Instructions to follow: Your output should repeat each record below with no differences.

The records:
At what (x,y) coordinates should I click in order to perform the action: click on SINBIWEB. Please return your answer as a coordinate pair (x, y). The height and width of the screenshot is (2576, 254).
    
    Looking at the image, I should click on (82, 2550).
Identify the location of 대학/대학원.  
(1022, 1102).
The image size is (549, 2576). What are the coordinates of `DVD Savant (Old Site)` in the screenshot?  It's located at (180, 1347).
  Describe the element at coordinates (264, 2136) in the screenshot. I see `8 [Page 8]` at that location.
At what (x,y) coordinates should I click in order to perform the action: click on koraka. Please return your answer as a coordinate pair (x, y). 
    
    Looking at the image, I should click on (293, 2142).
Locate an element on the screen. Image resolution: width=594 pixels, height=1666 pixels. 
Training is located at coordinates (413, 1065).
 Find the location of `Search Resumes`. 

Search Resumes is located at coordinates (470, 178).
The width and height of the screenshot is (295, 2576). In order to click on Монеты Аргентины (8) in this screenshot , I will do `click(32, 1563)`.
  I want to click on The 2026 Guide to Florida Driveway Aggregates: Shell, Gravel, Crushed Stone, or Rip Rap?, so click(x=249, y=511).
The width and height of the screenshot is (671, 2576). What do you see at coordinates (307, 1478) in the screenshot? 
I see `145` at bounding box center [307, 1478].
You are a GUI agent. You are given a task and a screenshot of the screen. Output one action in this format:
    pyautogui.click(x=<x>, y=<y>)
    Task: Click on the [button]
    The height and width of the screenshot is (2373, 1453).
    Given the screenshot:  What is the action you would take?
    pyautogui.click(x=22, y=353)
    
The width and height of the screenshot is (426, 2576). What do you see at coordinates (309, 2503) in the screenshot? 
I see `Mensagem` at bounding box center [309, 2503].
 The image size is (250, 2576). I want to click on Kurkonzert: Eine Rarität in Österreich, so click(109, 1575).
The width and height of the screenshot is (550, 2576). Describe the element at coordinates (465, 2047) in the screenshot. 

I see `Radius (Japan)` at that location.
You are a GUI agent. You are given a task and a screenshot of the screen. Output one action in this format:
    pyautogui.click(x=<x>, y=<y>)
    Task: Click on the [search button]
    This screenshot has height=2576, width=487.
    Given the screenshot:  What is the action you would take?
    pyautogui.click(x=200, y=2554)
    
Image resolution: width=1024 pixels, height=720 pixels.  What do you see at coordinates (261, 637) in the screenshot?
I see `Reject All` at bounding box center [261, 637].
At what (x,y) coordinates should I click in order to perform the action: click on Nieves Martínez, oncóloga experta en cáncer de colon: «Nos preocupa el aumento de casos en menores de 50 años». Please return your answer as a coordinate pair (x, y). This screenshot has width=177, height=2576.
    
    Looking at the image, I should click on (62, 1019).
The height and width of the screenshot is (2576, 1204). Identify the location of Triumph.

Output:
At what (x,y) coordinates should I click in order to perform the action: click on SINBIWEB. Please return your answer as a coordinate pair (x, y). The height and width of the screenshot is (2576, 254).
    
    Looking at the image, I should click on (82, 2550).
Identify the location of 대학/대학원.  
(1022, 1102).
The image size is (549, 2576). What are the coordinates of `DVD Savant (Old Site)` in the screenshot?  It's located at (180, 1347).
  Describe the element at coordinates (264, 2136) in the screenshot. I see `8 [Page 8]` at that location.
At what (x,y) coordinates should I click in order to perform the action: click on koraka. Please return your answer as a coordinate pair (x, y). 
    
    Looking at the image, I should click on (293, 2142).
Locate an element on the screen. Image resolution: width=594 pixels, height=1666 pixels. 
Training is located at coordinates (413, 1065).
 Find the location of `Search Resumes`. 

Search Resumes is located at coordinates (470, 178).
The width and height of the screenshot is (295, 2576). In order to click on Монеты Аргентины (8) in this screenshot , I will do `click(32, 1563)`.
  I want to click on The 2026 Guide to Florida Driveway Aggregates: Shell, Gravel, Crushed Stone, or Rip Rap?, so click(x=249, y=511).
The width and height of the screenshot is (671, 2576). What do you see at coordinates (307, 1478) in the screenshot? 
I see `145` at bounding box center [307, 1478].
You are a GUI agent. You are given a task and a screenshot of the screen. Output one action in this format:
    pyautogui.click(x=<x>, y=<y>)
    Task: Click on the [button]
    The height and width of the screenshot is (2373, 1453).
    Given the screenshot:  What is the action you would take?
    pyautogui.click(x=22, y=353)
    
The width and height of the screenshot is (426, 2576). What do you see at coordinates (309, 2503) in the screenshot? 
I see `Mensagem` at bounding box center [309, 2503].
 The image size is (250, 2576). I want to click on Kurkonzert: Eine Rarität in Österreich, so click(109, 1575).
The width and height of the screenshot is (550, 2576). Describe the element at coordinates (465, 2047) in the screenshot. 

I see `Radius (Japan)` at that location.
You are a GUI agent. You are given a task and a screenshot of the screen. Output one action in this format:
    pyautogui.click(x=<x>, y=<y>)
    Task: Click on the [search button]
    This screenshot has height=2576, width=487.
    Given the screenshot:  What is the action you would take?
    pyautogui.click(x=200, y=2554)
    
Image resolution: width=1024 pixels, height=720 pixels.  What do you see at coordinates (261, 637) in the screenshot?
I see `Reject All` at bounding box center [261, 637].
At what (x,y) coordinates should I click in order to perform the action: click on Nieves Martínez, oncóloga experta en cáncer de colon: «Nos preocupa el aumento de casos en menores de 50 años». Please return your answer as a coordinate pair (x, y). This screenshot has width=177, height=2576.
    
    Looking at the image, I should click on (62, 1019).
The height and width of the screenshot is (2576, 1204). Identify the location of Triumph.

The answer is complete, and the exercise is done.